DATASET RECORDS section start
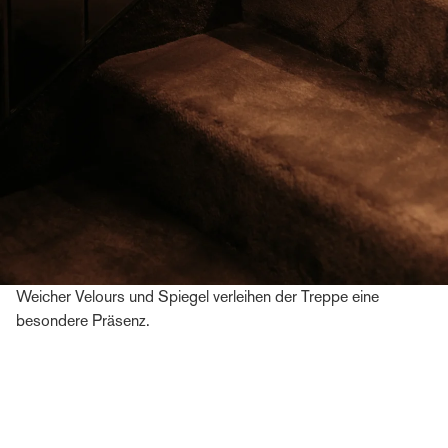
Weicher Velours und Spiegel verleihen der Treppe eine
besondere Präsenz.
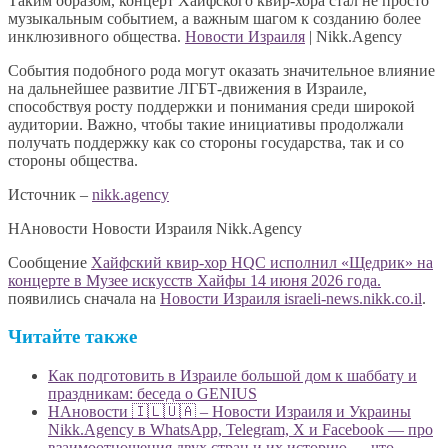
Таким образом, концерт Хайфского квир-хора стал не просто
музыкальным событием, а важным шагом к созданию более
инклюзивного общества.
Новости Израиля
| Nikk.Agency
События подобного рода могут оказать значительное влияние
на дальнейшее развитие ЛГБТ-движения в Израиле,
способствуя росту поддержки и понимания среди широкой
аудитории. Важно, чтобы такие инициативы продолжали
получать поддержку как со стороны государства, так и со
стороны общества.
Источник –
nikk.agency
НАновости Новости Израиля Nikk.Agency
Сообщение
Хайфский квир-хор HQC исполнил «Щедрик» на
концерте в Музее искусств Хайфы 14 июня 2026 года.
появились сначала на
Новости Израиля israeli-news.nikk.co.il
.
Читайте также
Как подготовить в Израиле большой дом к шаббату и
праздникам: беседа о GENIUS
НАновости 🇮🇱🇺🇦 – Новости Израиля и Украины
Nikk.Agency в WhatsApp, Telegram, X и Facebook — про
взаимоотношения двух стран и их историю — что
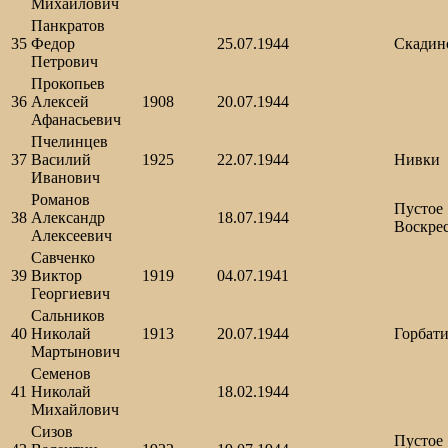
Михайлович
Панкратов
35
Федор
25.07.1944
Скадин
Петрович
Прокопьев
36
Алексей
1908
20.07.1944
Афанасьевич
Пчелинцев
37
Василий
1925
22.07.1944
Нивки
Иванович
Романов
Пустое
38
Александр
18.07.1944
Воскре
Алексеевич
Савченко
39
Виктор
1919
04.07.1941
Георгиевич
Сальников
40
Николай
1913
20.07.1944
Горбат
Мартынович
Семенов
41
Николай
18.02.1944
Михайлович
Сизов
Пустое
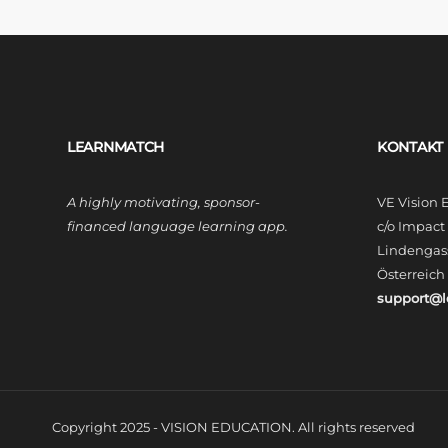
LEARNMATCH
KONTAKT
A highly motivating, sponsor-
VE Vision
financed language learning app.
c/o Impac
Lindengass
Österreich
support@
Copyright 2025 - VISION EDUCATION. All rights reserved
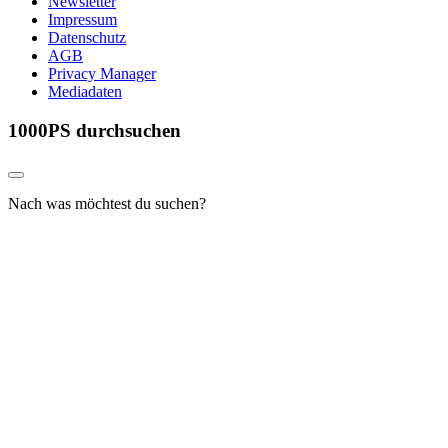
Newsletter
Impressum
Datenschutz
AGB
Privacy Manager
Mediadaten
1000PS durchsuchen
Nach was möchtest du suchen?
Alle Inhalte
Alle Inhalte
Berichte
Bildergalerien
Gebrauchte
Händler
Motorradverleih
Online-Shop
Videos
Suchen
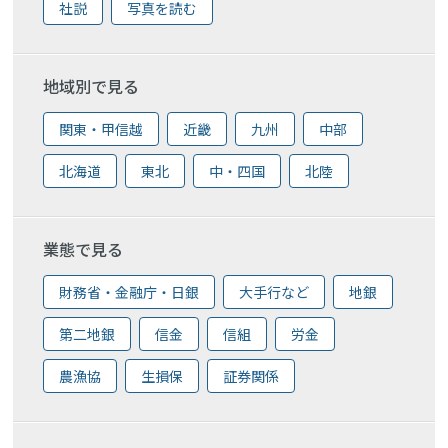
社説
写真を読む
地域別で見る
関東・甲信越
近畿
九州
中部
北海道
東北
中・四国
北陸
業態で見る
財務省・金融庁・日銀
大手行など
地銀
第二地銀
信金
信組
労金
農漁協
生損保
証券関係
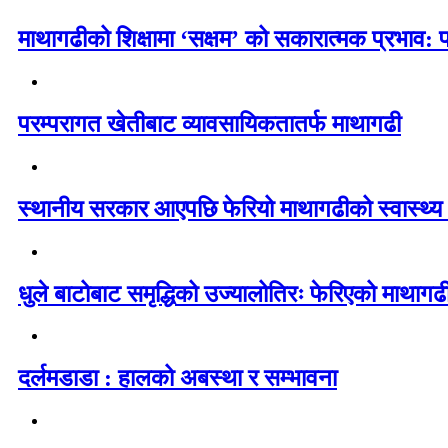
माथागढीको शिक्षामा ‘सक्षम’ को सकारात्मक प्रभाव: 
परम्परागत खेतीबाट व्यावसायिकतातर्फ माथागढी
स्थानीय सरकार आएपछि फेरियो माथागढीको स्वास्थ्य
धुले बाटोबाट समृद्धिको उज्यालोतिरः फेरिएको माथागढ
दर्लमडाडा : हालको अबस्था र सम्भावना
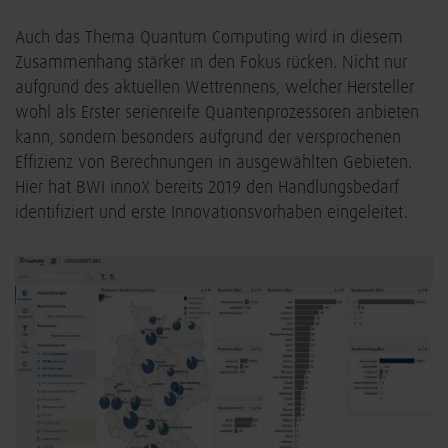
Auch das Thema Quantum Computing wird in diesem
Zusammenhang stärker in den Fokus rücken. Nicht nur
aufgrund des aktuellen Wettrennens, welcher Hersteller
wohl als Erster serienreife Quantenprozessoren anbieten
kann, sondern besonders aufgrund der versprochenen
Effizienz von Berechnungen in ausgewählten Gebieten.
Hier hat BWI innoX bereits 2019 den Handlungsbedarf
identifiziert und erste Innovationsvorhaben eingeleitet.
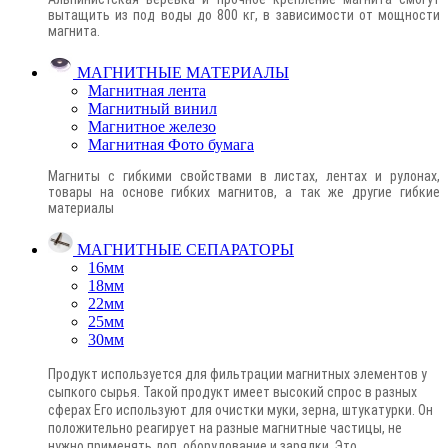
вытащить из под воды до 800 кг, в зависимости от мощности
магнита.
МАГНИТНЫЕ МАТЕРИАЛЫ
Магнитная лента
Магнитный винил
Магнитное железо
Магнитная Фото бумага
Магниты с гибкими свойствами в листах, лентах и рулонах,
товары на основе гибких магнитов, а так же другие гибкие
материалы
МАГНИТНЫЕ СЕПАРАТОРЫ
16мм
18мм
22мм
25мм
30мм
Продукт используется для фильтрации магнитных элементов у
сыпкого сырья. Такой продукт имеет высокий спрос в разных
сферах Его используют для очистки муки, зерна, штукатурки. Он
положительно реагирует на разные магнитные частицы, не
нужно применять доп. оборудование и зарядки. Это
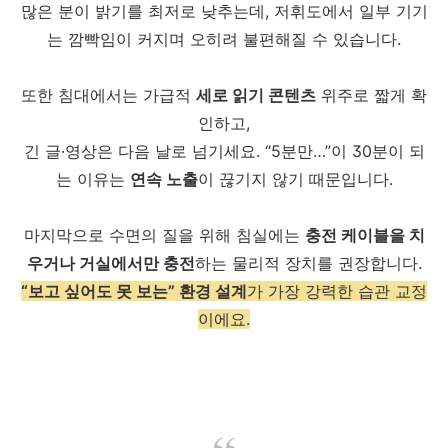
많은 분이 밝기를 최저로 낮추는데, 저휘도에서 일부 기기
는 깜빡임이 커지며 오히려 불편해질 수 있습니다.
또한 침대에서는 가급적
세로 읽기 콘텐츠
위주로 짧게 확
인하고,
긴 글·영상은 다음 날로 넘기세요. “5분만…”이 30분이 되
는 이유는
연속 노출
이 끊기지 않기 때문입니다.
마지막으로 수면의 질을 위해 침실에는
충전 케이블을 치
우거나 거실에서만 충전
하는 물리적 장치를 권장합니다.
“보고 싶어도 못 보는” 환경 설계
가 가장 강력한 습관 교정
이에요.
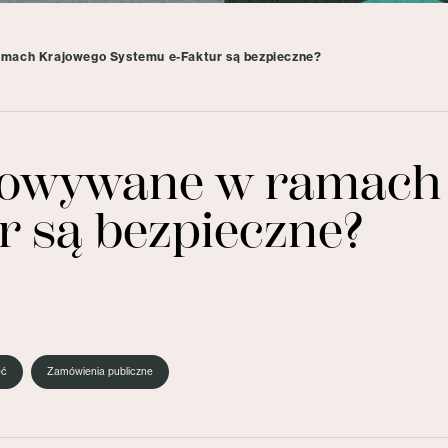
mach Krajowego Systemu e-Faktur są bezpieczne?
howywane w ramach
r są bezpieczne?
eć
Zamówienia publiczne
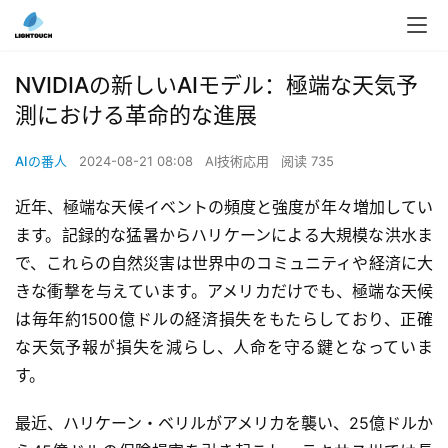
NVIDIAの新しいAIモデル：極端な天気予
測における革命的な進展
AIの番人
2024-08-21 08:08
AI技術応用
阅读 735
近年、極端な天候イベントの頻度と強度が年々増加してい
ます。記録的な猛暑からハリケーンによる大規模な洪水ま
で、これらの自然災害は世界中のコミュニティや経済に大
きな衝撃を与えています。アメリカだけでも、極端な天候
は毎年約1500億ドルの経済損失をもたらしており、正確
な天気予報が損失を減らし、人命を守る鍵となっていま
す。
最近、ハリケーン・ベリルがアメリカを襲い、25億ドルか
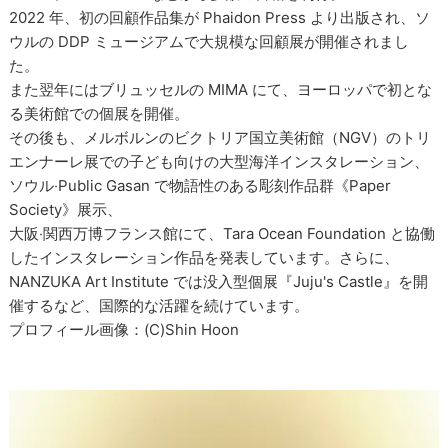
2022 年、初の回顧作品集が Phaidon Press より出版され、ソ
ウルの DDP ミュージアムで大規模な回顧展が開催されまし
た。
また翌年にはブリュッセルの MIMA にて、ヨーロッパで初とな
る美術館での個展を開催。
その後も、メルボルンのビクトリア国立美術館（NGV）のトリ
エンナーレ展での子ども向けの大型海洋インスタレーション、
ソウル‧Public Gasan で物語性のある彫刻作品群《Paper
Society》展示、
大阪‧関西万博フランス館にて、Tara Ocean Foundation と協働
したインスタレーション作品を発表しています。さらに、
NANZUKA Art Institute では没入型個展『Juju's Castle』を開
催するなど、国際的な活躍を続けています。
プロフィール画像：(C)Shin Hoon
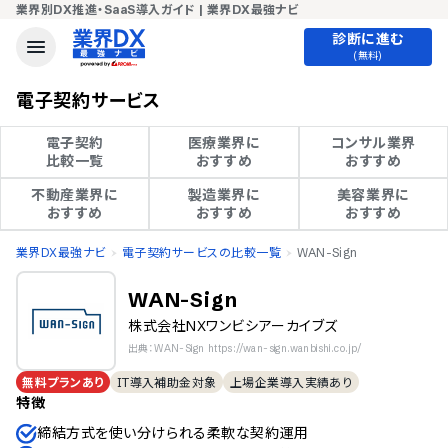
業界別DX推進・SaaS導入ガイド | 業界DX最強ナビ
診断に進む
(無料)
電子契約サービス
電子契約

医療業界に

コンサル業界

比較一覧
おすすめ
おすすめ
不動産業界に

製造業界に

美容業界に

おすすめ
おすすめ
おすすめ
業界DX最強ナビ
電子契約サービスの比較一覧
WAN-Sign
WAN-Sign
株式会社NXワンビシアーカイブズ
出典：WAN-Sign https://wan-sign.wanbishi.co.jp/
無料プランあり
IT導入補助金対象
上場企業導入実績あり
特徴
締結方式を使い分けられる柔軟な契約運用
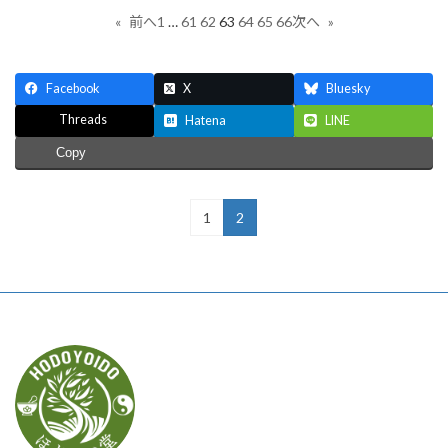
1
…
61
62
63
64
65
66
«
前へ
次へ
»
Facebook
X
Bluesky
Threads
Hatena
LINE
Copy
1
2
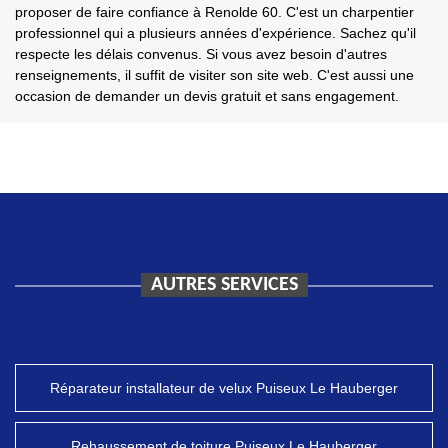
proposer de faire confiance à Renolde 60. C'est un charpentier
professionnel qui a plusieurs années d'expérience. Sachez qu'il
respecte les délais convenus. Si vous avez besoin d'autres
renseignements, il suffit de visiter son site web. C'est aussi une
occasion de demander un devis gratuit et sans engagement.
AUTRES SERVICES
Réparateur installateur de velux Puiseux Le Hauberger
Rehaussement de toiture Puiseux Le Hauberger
DATASET RECORDS section end
## WHAT NEEDS TO BE DONE:
Copy out the entries exactly as they stand, omitting the images.

## EXERCISE RESPONSE:
Weicher Velours und Spiegel verleihen der Treppe eine
besondere Präsenz.
Таким образом, концерт Хайфского квир-хора стал не просто
музыкальным событием, а важным шагом к созданию более
инклюзивного общества.
Новости Израиля
| Nikk.Agency
События подобного рода могут оказать значительное влияние
на дальнейшее развитие ЛГБТ-движения в Израиле,
способствуя росту поддержки и понимания среди широкой
аудитории. Важно, чтобы такие инициативы продолжали
получать поддержку как со стороны государства, так и со
стороны общества.
Источник –
nikk.agency
НАновости Новости Израиля Nikk.Agency
Сообщение
Хайфский квир-хор HQC исполнил «Щедрик» на
концерте в Музее искусств Хайфы 14 июня 2026 года.
появились сначала на
Новости Израиля israeli-news.nikk.co.il
.
Читайте также
Как подготовить в Израиле большой дом к шаббату и
праздникам: беседа о GENIUS
НАновости 🇮🇱🇺🇦 – Новости Израиля и Украины
Nikk.Agency в WhatsApp, Telegram, X и Facebook — про
взаимоотношения двух стран и их историю — что
Михайлович
Панкратов
35
Федор
25.07.1944
Скадин
Петрович
Прокопьев
36
Алексей
1908
20.07.1944
Афанасьевич
Пчелинцев
37
Василий
1925
22.07.1944
Нивки
Иванович
Романов
Пустое
38
Александр
18.07.1944
Воскре
Алексеевич
Савченко
39
Виктор
1919
04.07.1941
Георгиевич
Сальников
40
Николай
1913
20.07.1944
Горбат
Мартынович
Семенов
41
Николай
18.02.1944
Михайлович
Сизов
Пустое
LEARNMATCH
KONTAKT
A highly motivating, sponsor-
VE Vision
financed language learning app.
c/o Impac
Lindengass
Österreich
support@
Copyright 2025 - VISION EDUCATION. All rights reserved
Newsletter
Impressum
Datenschutz
AGB
Privacy Manager
Mediadaten
1000PS durchsuchen
Nach was möchtest du suchen?
Alle Inhalte
Alle Inhalte
Berichte
Bildergalerien
Gebrauchte
Händler
Motorradverleih
Online-Shop
Videos
Suchen
社説
写真を読む
地域別で見る
関東・甲信越
近畿
九州
中部
北海道
東北
中・四国
北陸
業態で見る
財務省・金融庁・日銀
大手行など
地銀
第二地銀
信金
信組
労金
農漁協
生損保
証券関係
माथागढीको शिक्षामा ‘सक्षम’ को सकारात्मक प्रभाव: 
परम्परागत खेतीबाट व्यावसायिकतातर्फ माथागढी
स्थानीय सरकार आएपछि फेरियो माथागढीको स्वास्थ्य
धुले बाटोबाट समृद्धिको उज्यालोतिरः फेरिएको माथागढ
दर्लमडाडा : हालको अबस्था र सम्भावना
Auch das Thema Quantum Computing wird in diesem
Zusammenhang stärker in den Fokus rücken. Nicht nur
aufgrund des aktuellen Wettrennens, welcher Hersteller
wohl als Erster serienreife Quantenprozessoren anbieten
kann, sondern besonders aufgrund der versprochenen
Effizienz von Berechnungen in ausgewählten Gebieten.
Hier hat BWI innoX bereits 2019 den Handlungsbedarf
identifiziert und erste Innovationsvorhaben eingeleitet.
вытащить из под воды до 800 кг, в зависимости от мощности
магнита.
МАГНИТНЫЕ МАТЕРИАЛЫ
Магнитная лента
Магнитный винил
Магнитное железо
Магнитная Фото бумага
Магниты с гибкими свойствами в листах, лентах и рулонах,
товары на основе гибких магнитов, а так же другие гибкие
материалы
МАГНИТНЫЕ СЕПАРАТОРЫ
16мм
18мм
22мм
25мм
30мм
Продукт используется для фильтрации магнитных элементов у
сыпкого сырья. Такой продукт имеет высокий спрос в разных
сферах Его используют для очистки муки, зерна, штукатурки. Он
положительно реагирует на разные магнитные частицы, не
нужно применять доп. оборудование и зарядки. Это
많은 분이 밝기를 최저로 낮추는데, 저휘도에서 일부 기기
는 깜빡임이 커지며 오히려 불편해질 수 있습니다.
또한 침대에서는 가급적
세로 읽기 콘텐츠
위주로 짧게 확
인하고,
긴 글·영상은 다음 날로 넘기세요. “5분만…”이 30분이 되
는 이유는
연속 노출
이 끊기지 않기 때문입니다.
마지막으로 수면의 질을 위해 침실에는
충전 케이블을 치
우거나 거실에서만 충전
하는 물리적 장치를 권장합니다.
“보고 싶어도 못 보는” 환경 설계
가 가장 강력한 습관 교정
이에요.
mach Krajowego Systemu e-Faktur są bezpieczne?
howywane w ramach
r są bezpieczne?
eć
Zamówienia publiczne
NVIDIAの新しいAIモデル：極端な天気予
測における革命的な進展
AIの番人
2024-08-21 08:08
AI技術応用
阅读 735
近年、極端な天候イベントの頻度と強度が年々増加してい
ます。記録的な猛暑からハリケーンによる大規模な洪水ま
で、これらの自然災害は世界中のコミュニティや経済に大
きな衝撃を与えています。アメリカだけでも、極端な天候
は毎年約1500億ドルの経済損失をもたらしており、正確
な天気予報が損失を減らし、人命を守る鍵となっていま
す。
最近、ハリケーン・ベリルがアメリカを襲い、25億ドルか
2022 年、初の回顧作品集が Phaidon Press より出版され、ソ
ウルの DDP ミュージアムで大規模な回顧展が開催されまし
た。
また翌年にはブリュッセルの MIMA にて、ヨーロッパで初とな
る美術館での個展を開催。
その後も、メルボルンのビクトリア国立美術館（NGV）のトリ
エンナーレ展での子ども向けの大型海洋インスタレーション、
ソウル‧Public Gasan で物語性のある彫刻作品群《Paper
Society》展示、
大阪‧関西万博フランス館にて、Tara Ocean Foundation と協働
したインスタレーション作品を発表しています。さらに、
NANZUKA Art Institute では没入型個展『Juju's Castle』を開
催するなど、国際的な活躍を続けています。
プロフィール画像：(C)Shin Hoon
業界別DX推進・SaaS導入ガイド | 業界DX最強ナビ
診断に進む
(無料)
電子契約サービス
電子契約

医療業界に

コンサル業界

比較一覧
おすすめ
おすすめ
不動産業界に

製造業界に

美容業界に

おすすめ
おすすめ
おすすめ
業界DX最強ナビ
電子契約サービスの比較一覧
WAN-Sign
WAN-Sign
株式会社NXワンビシアーカイブズ
出典：WAN-Sign https://wan-sign.wanbishi.co.jp/
無料プランあり
IT導入補助金対象
上場企業導入実績あり
特徴
締結方式を使い分けられる柔軟な契約運用
1
…
61
62
63
64
65
66
«
前へ
次へ
»
Facebook
X
Bluesky
Threads
Hatena
LINE
Copy
1
2
proposer de faire confiance à Renolde 60. C'est un charpentier
professionnel qui a plusieurs années d'expérience. Sachez qu'il
respecte les délais convenus. Si vous avez besoin d'autres
renseignements, il suffit de visiter son site web. C'est aussi une
occasion de demander un devis gratuit et sans engagement.
AUTRES SERVICES
Réparateur installateur de velux Puiseux Le Hauberger
Rehaussement de toiture Puiseux Le Hauberger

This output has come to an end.